Opinion
# 2018-040-036 Claim No. 128804 Motion No. M-90929 Motion No. M-91009
04-25-2018
PRISONERS' LEGAL SERVICES OF NEW YORK By: Alissa R. Hull, Esq., Staff Attorney ERIC T. SCHNEIDERMAN Attorney General of the State of New York By: Thomas Trace, Esq., Senior Attorney
Synopsis
Defendant's Motion for summary judgment dismissing the Claim granted and Claimant's Cross-Motion for summary judgment denied as moot regarding the Claim for wrongful confinement.
Case information
UID: | 2018-040-036 |
Claimant(s): | RICARDO RAMIREZ |
Claimant short name: | RAMIREZ |
Footnote (claimant name) : | |
Defendant(s): | THE STATE OF NEW YORK |
Footnote (defendant name) : | |
Third-party claimant(s): | |
Third-party defendant(s): | |
Claim number(s): | 128804 |
Motion number(s): | M-90929, M-91009 |
Cross-motion number(s): | |
Judge: | CHRISTOPHER J. McCARTHY |
Claimant's attorney: | PRISONERS' LEGAL SERVICES OF NEW YORK By: Alissa R. Hull, Esq., Staff Attorney |
Defendant's attorney: | ERIC T. SCHNEIDERMAN Attorney General of the State of New York By: Thomas Trace, Esq., Senior Attorney |
Third-party defendant's attorney: | |
Signature date: | April 25, 2018 |
City: | Albany |
Comments: | |
Official citation: | |
Appellate results: | |
See also (multicaptioned case) |
Decision
For the reasons set forth below, Defendant's Motion for summary judgment is granted and the Claim herein is dismissed, and Claimant's Motion for summary judgment is denied as moot.

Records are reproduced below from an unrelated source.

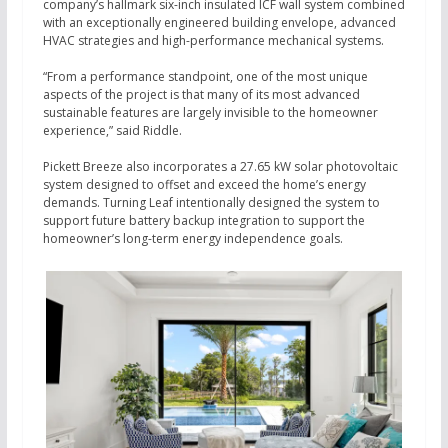
company’s hallmark six-inch insulated ICF wall system combined
with an exceptionally engineered building envelope, advanced
HVAC strategies and high-performance mechanical systems.
“From a performance standpoint, one of the most unique
aspects of the project is that many of its most advanced
sustainable features are largely invisible to the homeowner
experience,” said Riddle.
Pickett Breeze also incorporates a 27.65 kW solar photovoltaic
system designed to offset and exceed the home’s energy
demands. Turning Leaf intentionally designed the system to
support future battery backup integration to support the
homeowner’s long-term energy independence goals.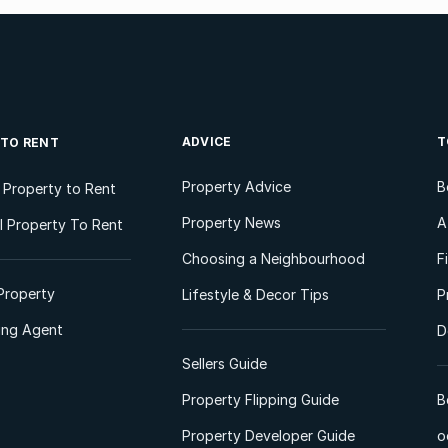
ADVICE
T
 TO RENT
Property Advice
B
l Property to Rent
Property News
A
 Property To Rent
Choosing a Neighbourhood
F
Property
Lifestyle & Decor Tips
P
ting Agent
D
Sellers Guide
Property Flipping Guide
B
Property Developer Guide
o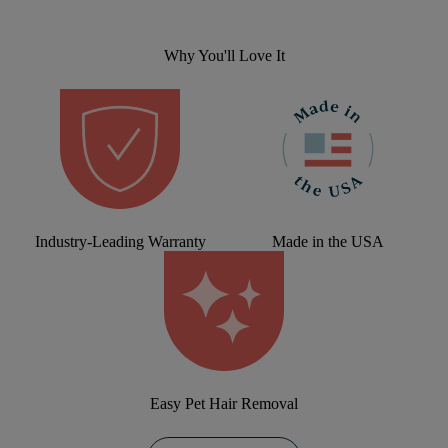
Why You'll Love It
Industry-Leading Warranty
Made in the USA
Easy Pet Hair Removal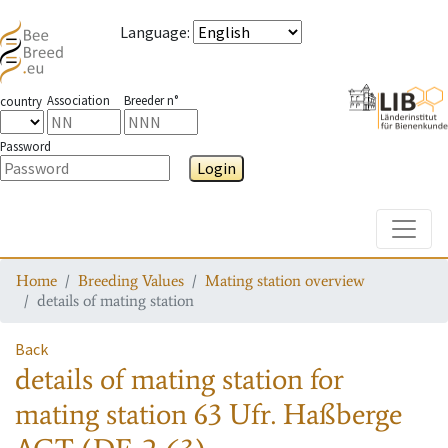
Language
:
Association
Breeder n°
country
Password
Login
Toggle
Home
Breeding Values
Mating station overview
details of mating station
Back
details of mating station
for
mating station
63 Ufr. Haßberge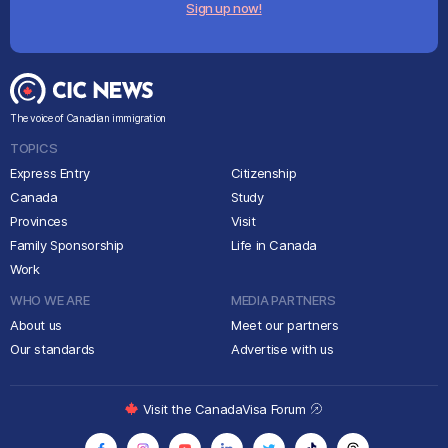
Sign up now!
The voice of Canadian immigration
TOPICS
Express Entry
Citizenship
Canada
Study
Provinces
Visit
Family Sponsorship
Life in Canada
Work
WHO WE ARE
MEDIA PARTNERS
About us
Meet our partners
Our standards
Advertise with us
Visit the CanadaVisa Forum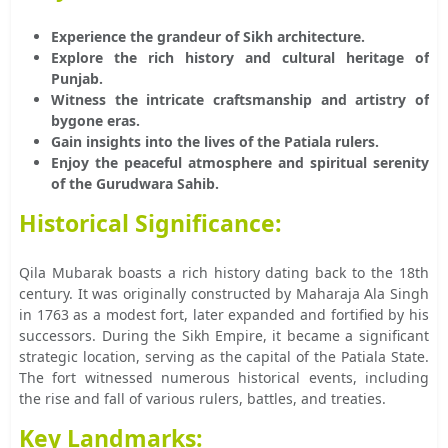
Experience the grandeur of Sikh architecture.
Explore the rich history and cultural heritage of
Punjab.
Witness the intricate craftsmanship and artistry of
bygone eras.
Gain insights into the lives of the Patiala rulers.
Enjoy the peaceful atmosphere and spiritual serenity
of the Gurudwara Sahib.
Historical Significance:
Qila Mubarak boasts a rich history dating back to the 18th
century. It was originally constructed by Maharaja Ala Singh
in 1763 as a modest fort, later expanded and fortified by his
successors. During the Sikh Empire, it became a significant
strategic location, serving as the capital of the Patiala State.
The fort witnessed numerous historical events, including
the rise and fall of various rulers, battles, and treaties.
Key Landmarks: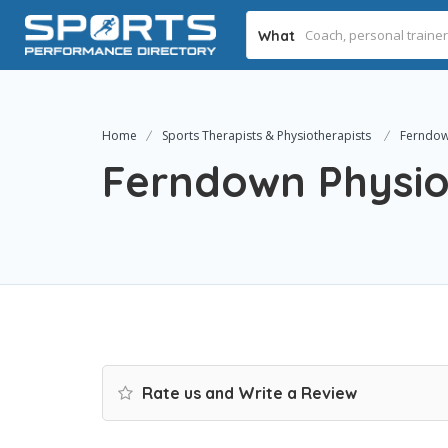
What
Home
Sports Therapists & Physiotherapists
Ferndown
Ferndown Physiot
Rate us and Write a Review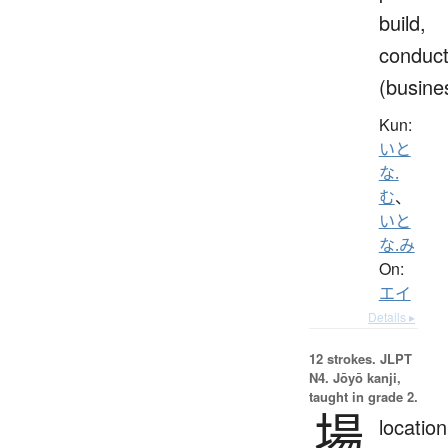
build,
conduc
(busine
Kun:
いと
な.
む
、
いと
な.み
On:
エイ
Details ▸
12 strokes.
JLPT
N4. Jōyō kanji,
taught in grade 2.
場
location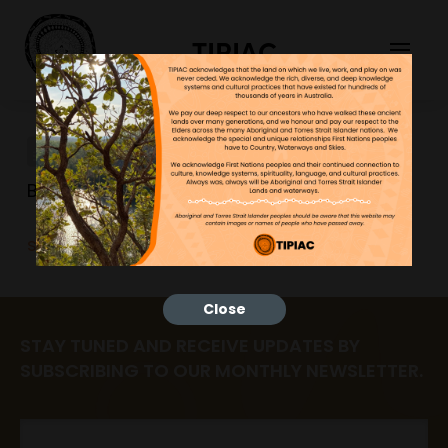
TIPIAC
sustainabilitypics
Bonnie
25/06/2023
sustainabilitypics
Close
STAY TUNED AND RECEIVE UPDATES BY
SUBSCRIBING TO OUR MONTHLY NEWSLETTER.
Email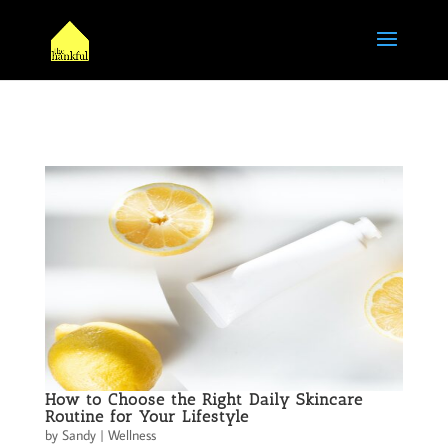
How to Choose the Right Daily Skincare
Routine for Your Lifestyle
by
Sandy
|
Wellness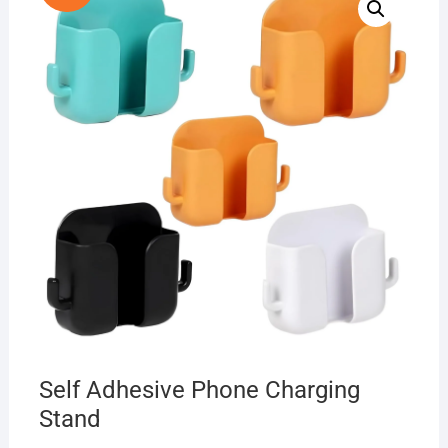
Self Adhesive Phone Charging
Stand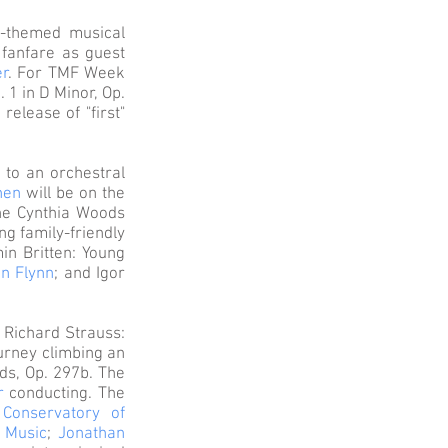
”-themed musical
g fanfare as guest
er
. For TMF Week
 1 in D Minor, Op.
elease of "first"
 to an orchestral
hen
will be on the
the Cynthia Woods
ng family-friendly
in Britten: Young
hn Flynn
; and Igor
g Richard Strauss:
ourney climbing an
ds, Op. 297b. The
r
conducting. The
 Conservatory of
 Music
;
Jonathan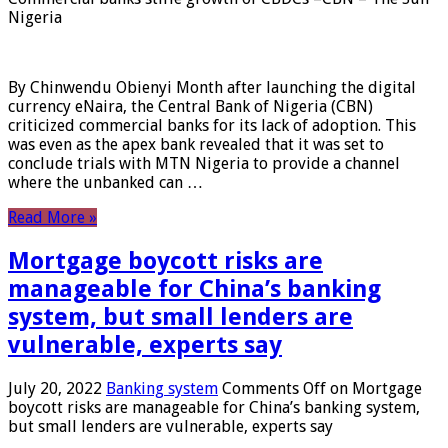
Nigeria
By Chinwendu Obienyi Month after launching the digital
currency eNaira, the Central Bank of Nigeria (CBN)
criticized commercial banks for its lack of adoption. This
was even as the apex bank revealed that it was set to
conclude trials with MTN Nigeria to provide a channel
where the unbanked can …
Read More »
Mortgage boycott risks are
manageable for China’s banking
system, but small lenders are
vulnerable, experts say
July 20, 2022
Banking system
Comments Off
on Mortgage
boycott risks are manageable for China’s banking system,
but small lenders are vulnerable, experts say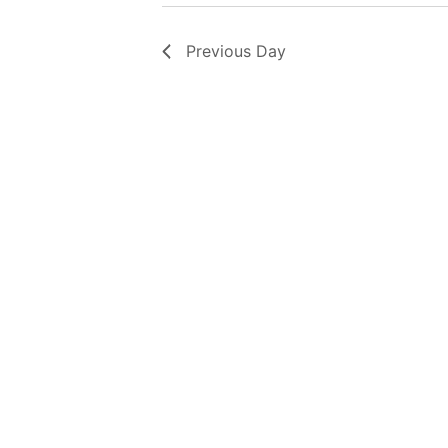
Previous Day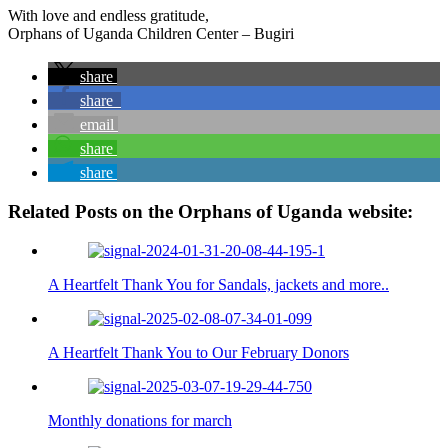
With love and endless gratitude,
Orphans of Uganda Children Center – Bugiri
share
share
email
share
share
Related Posts on the Orphans of Uganda website:
A Heartfelt Thank You for Sandals, jackets and more..
A Heartfelt Thank You to Our February Donors
Monthly donations for march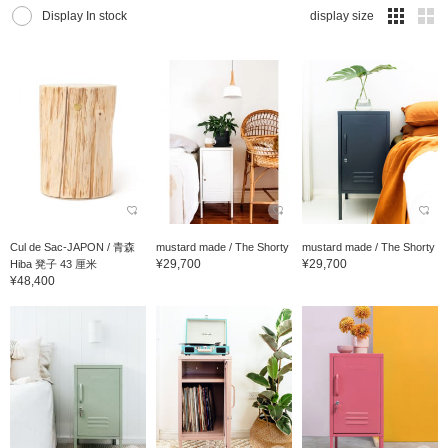
Display In stock
display size
Cul de Sac-JAPON / 青森
mustard made / The Shorty
mustard made / The Shorty
¥29,700
¥29,700
Hiba 凳子 43 厘米
¥48,400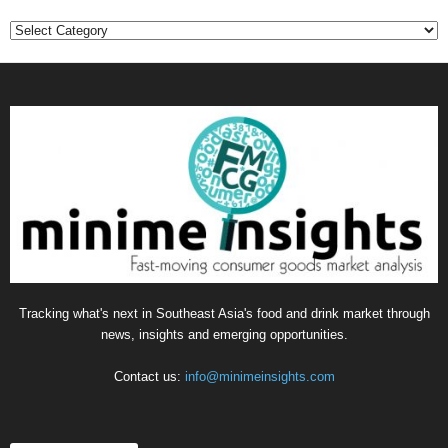
Categories
Tracking what's next in Southeast Asia's food and drink market through
news, insights and emerging opportunities.
Contact us:
info@minimeinsights.com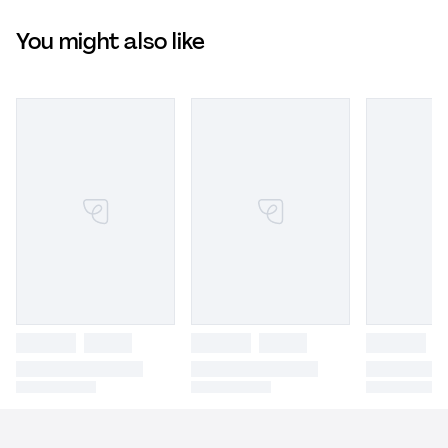
You might also like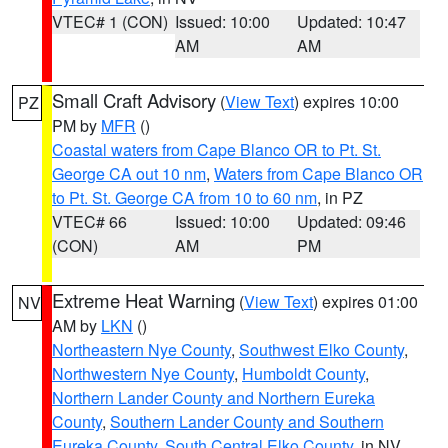
VTEC# 1 (CON)
Issued: 10:00
Updated: 10:47
AM
AM
Small Craft Advisory
(
View Text
) expires 10:00
PZ
PM by
MFR
()
Coastal waters from Cape Blanco OR to Pt. St.
George CA out 10 nm
,
Waters from Cape Blanco OR
to Pt. St. George CA from 10 to 60 nm
, in PZ
VTEC# 66
Issued: 10:00
Updated: 09:46
(CON)
AM
PM
Extreme Heat Warning
(
View Text
) expires 01:00
NV
AM by
LKN
()
Northeastern Nye County
,
Southwest Elko County
,
Northwestern Nye County
,
Humboldt County
,
Northern Lander County and Northern Eureka
County
,
Southern Lander County and Southern
Eureka County
,
South Central Elko County
, in NV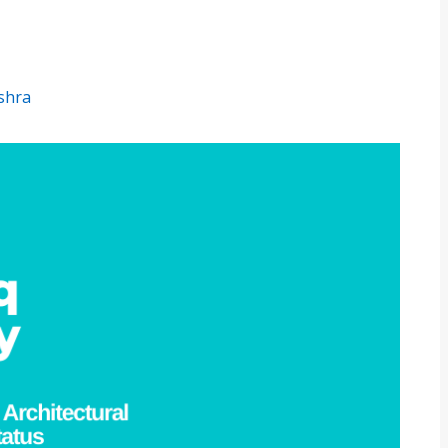
ishra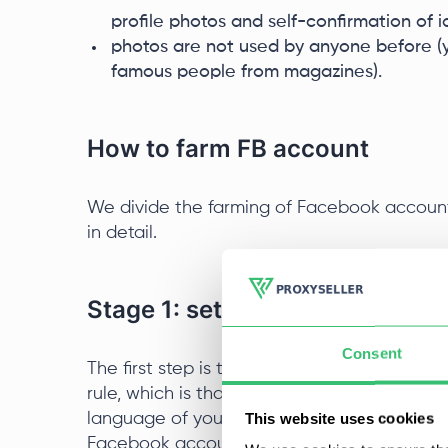
profile photos and self-confirmation of id
photos are not used by anyone before (yo
famous people from magazines).
How to farm FB account
We divide the farming of Facebook account
in detail.
Stage 1: setting up a virtual m
Consent
The first step is to properly configure the v
rule, which is that one machine is allocated
This website uses cookies
language of your browser and the operatin
Facebook account and the IP proxy server.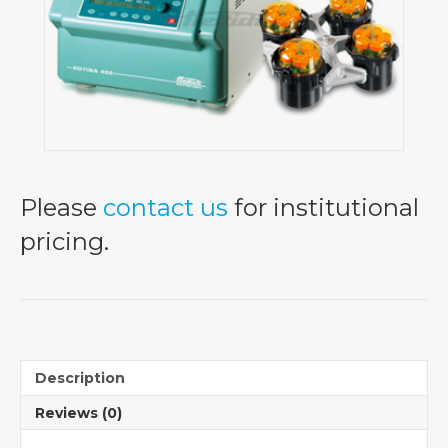
Please
contact us
for institutional
pricing.
Description
Reviews (0)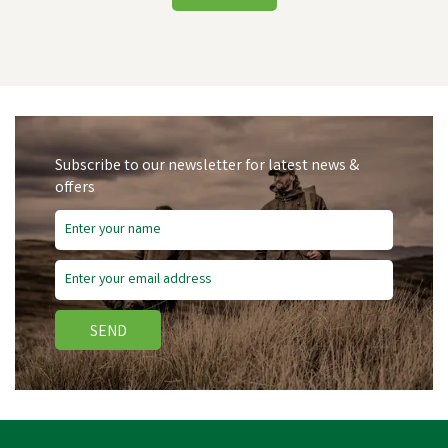
Subscribe to our newsletter for latest news &
offers
SEND
Amblers Walford Ladies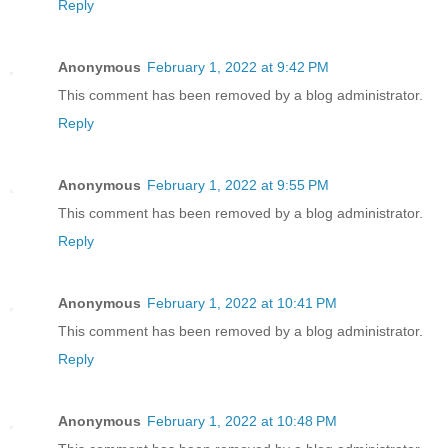
Reply
Anonymous
February 1, 2022 at 9:42 PM
This comment has been removed by a blog administrator.
Reply
Anonymous
February 1, 2022 at 9:55 PM
This comment has been removed by a blog administrator.
Reply
Anonymous
February 1, 2022 at 10:41 PM
This comment has been removed by a blog administrator.
Reply
Anonymous
February 1, 2022 at 10:48 PM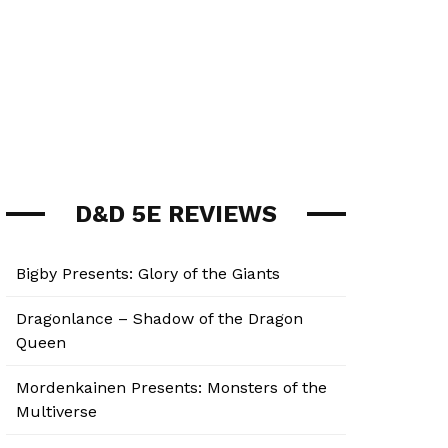
D&D 5E REVIEWS
Bigby Presents: Glory of the Giants
Dragonlance – Shadow of the Dragon
Queen
Mordenkainen Presents: Monsters of the
Multiverse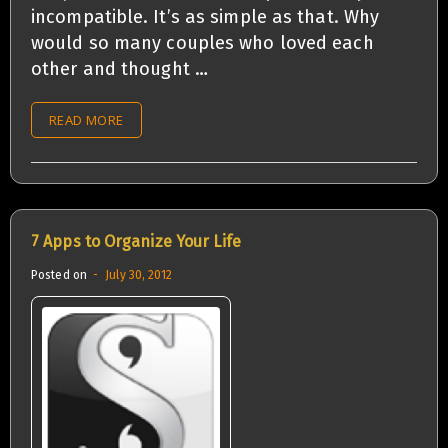
incompatible. It’s as simple as that. Why
would so many couples who loved each
other and thought …
READ MORE
7 Apps to Organize Your Life
Posted on
July 30, 2012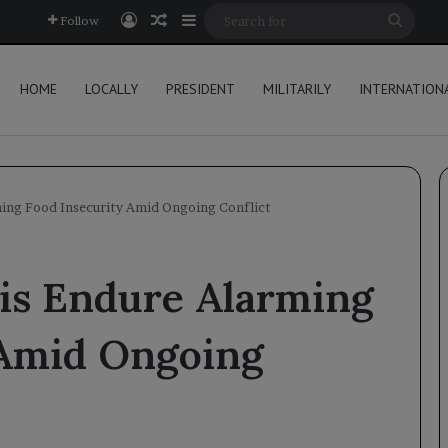
Log In
Random Article
Sidebar
Searc
Follow
for
HOME
LOCALLY
PRESIDENT
MILITARILY
INTERNATION
ing Food Insecurity Amid Ongoing Conflict
is Endure Alarming
 Amid Ongoing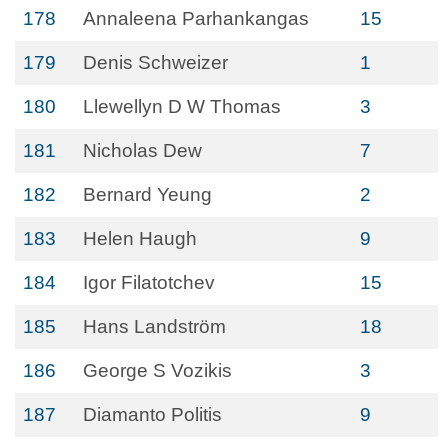
178
Annaleena Parhankangas
15
179
Denis Schweizer
1
180
Llewellyn D W Thomas
3
181
Nicholas Dew
7
182
Bernard Yeung
2
183
Helen Haugh
9
184
Igor Filatotchev
15
185
Hans Landström
18
186
George S Vozikis
3
187
Diamanto Politis
9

This Claim, which was filed with the Office of the Clerk of the Court on November 14, 2016, alleges that Claimant, an inmate in custody of the New York State Department of Corrections and Community Supervision (hereinafter, "DOCCS"), was wrongfully confined to the Special Housing Unit (hereinafter, "SHU") at Riverview Correctional Facility (hereinafter, "Riverview"), following a Tier III disciplinary hearing, where he was found guilty of violating Standards of Inmate Behavior Rule 113.24 (drug use).
By Motion No. M-90929, Defendant moves for summary judgment pursuant to CPLR 3212 dismissing the Claim. By Motion No. M-91009, Claimant moves for summary judgment pursuant to CPLR 3212 in his favor.
Though the State moves on the alternate ground of CPLR 3211(a)(7), the Court will consider the State's application as solely one for summary judgment (see Oppenheimer v State of New York, 152 AD3d 1006 n 1 [3d Dept 2017]).
The events giving rise to this action are not in dispute. On September 22, 2014, Correction Officer (hereinafter, "CO") Bleau tested a sample of Claimant's urine, which came back positive for the presence of Tetrahydrocannabinol (hereinafter, "THC") (Affirmation in Support of Thomas Trace, Esq., Senior Attorney [hereinafter, "Trace Affirmation in Support"], Ex. D, ¶ 3). CO Bleau issued an Inmate Misbehavior Report charging Claimant with drug use (Trace Affirmation in Support, Ex. C). As a result, Mr. Ramirez was placed in the Special Housing Unit (hereinafter, "SHU") on that same day.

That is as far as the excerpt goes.